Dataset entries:
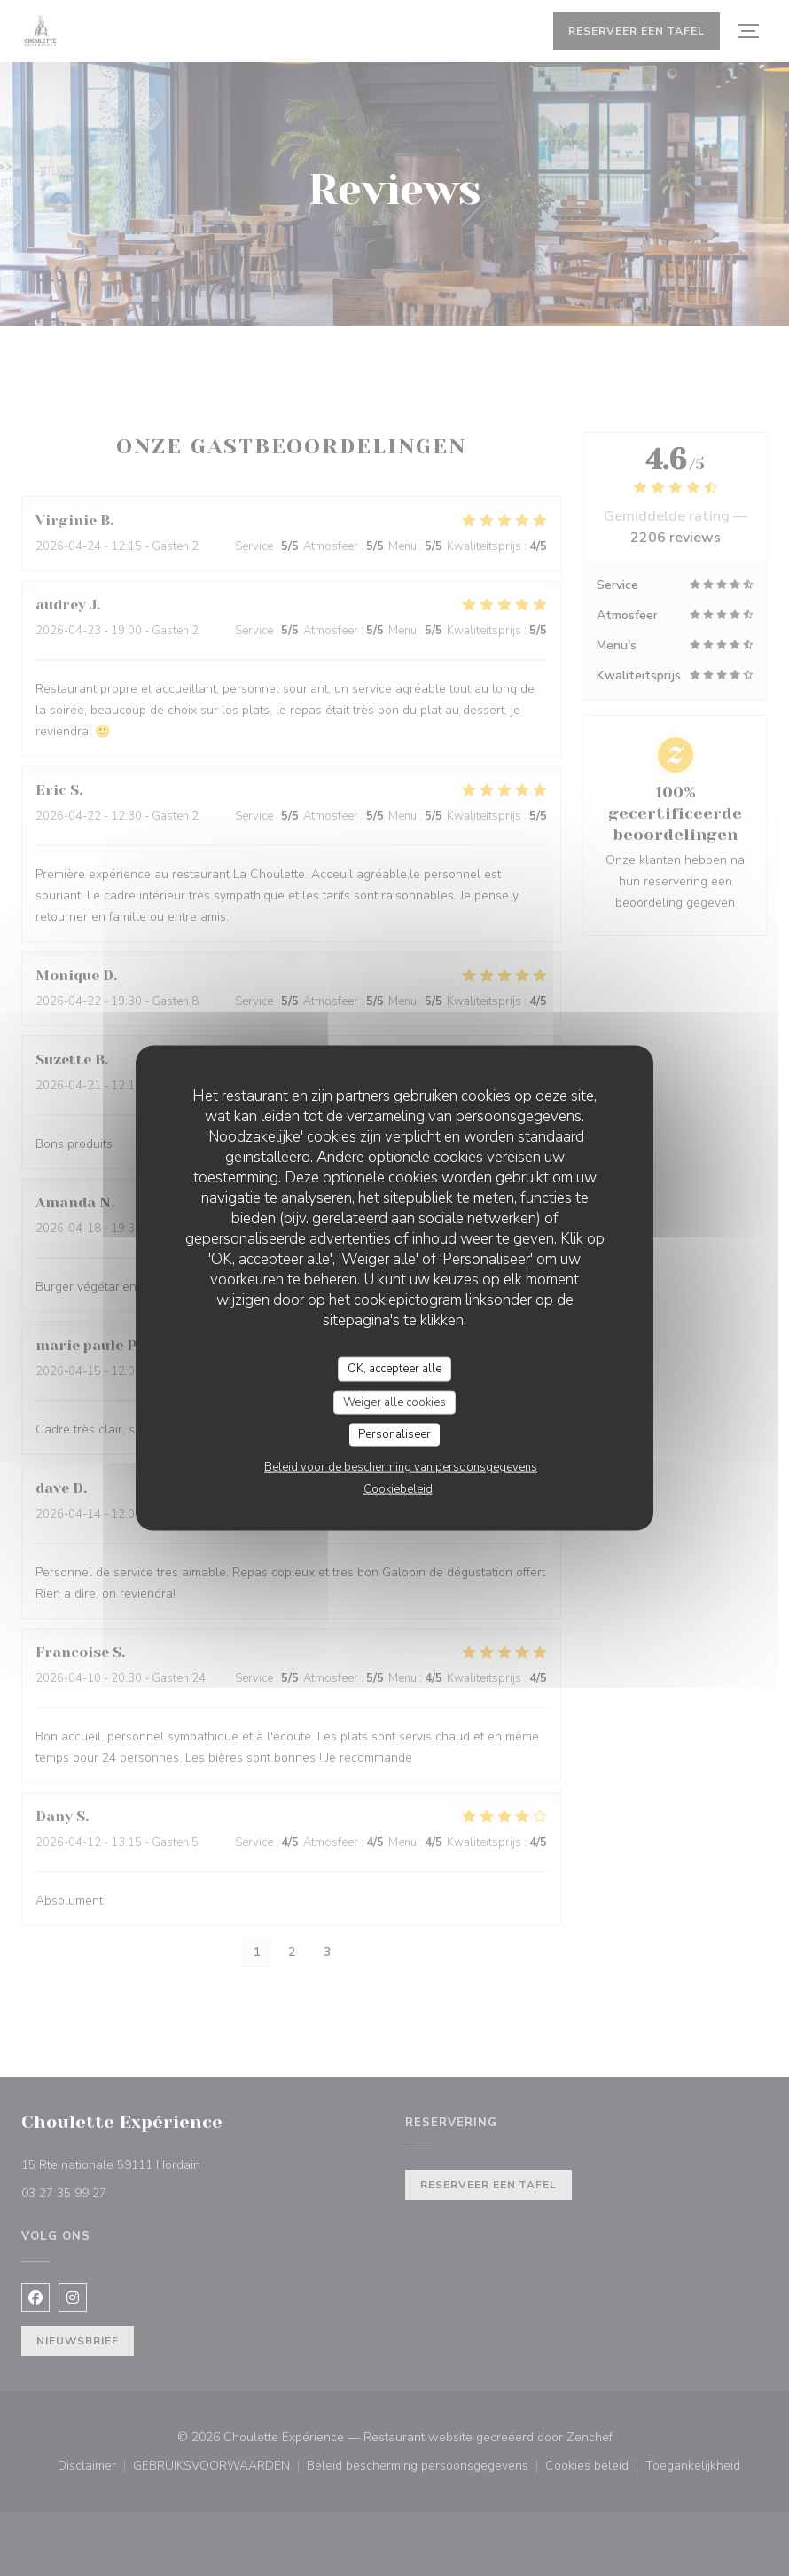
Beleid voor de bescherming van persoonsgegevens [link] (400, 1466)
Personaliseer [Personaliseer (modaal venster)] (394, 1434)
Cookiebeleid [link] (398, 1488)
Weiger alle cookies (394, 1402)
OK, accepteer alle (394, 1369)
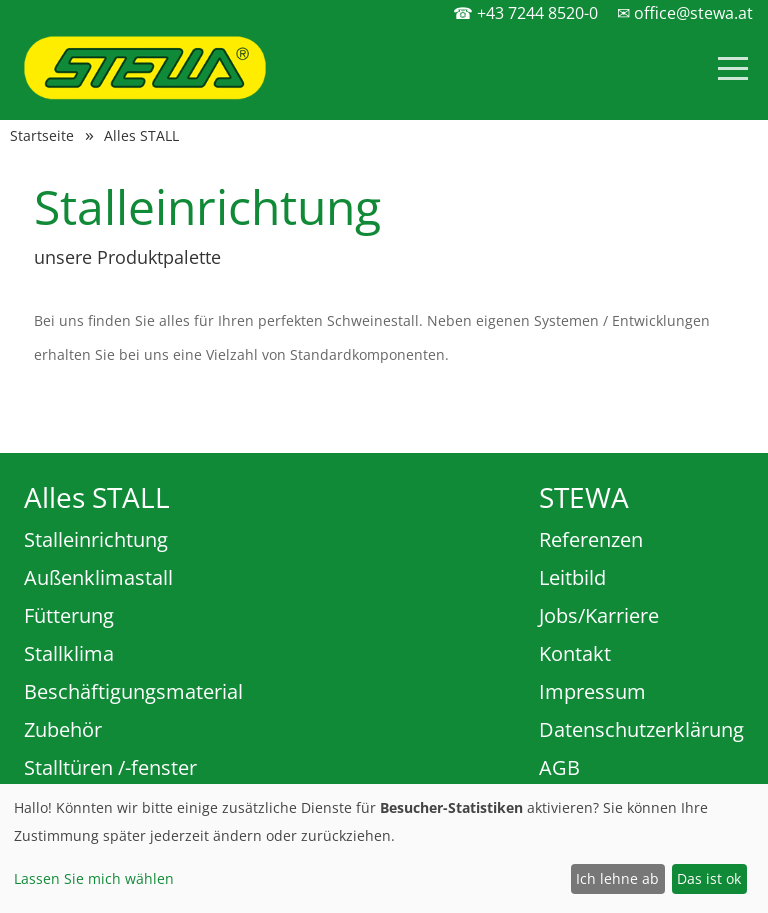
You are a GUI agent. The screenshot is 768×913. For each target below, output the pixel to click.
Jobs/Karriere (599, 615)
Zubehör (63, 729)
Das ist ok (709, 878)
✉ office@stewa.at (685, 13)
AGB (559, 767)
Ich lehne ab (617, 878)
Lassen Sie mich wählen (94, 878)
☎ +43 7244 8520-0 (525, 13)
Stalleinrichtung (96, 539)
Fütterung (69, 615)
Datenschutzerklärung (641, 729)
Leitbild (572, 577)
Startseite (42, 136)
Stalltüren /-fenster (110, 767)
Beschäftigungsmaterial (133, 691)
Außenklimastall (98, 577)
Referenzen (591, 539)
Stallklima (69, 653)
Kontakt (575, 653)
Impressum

Problem requirements:
Reproduce the line containing "Lassen Sie mich wählen (94, 878)" and every line after it. Stop at the last line of the records, and add nothing.

Exercise result:
Lassen Sie mich wählen (94, 878)
☎ +43 7244 8520-0 (525, 13)
Stalleinrichtung (96, 539)
Fütterung (69, 615)
Datenschutzerklärung (641, 729)
Leitbild (572, 577)
Startseite (42, 136)
Stalltüren /-fenster (110, 767)
Beschäftigungsmaterial (133, 691)
Außenklimastall (98, 577)
Referenzen (591, 539)
Stallklima (69, 653)
Kontakt (575, 653)
Impressum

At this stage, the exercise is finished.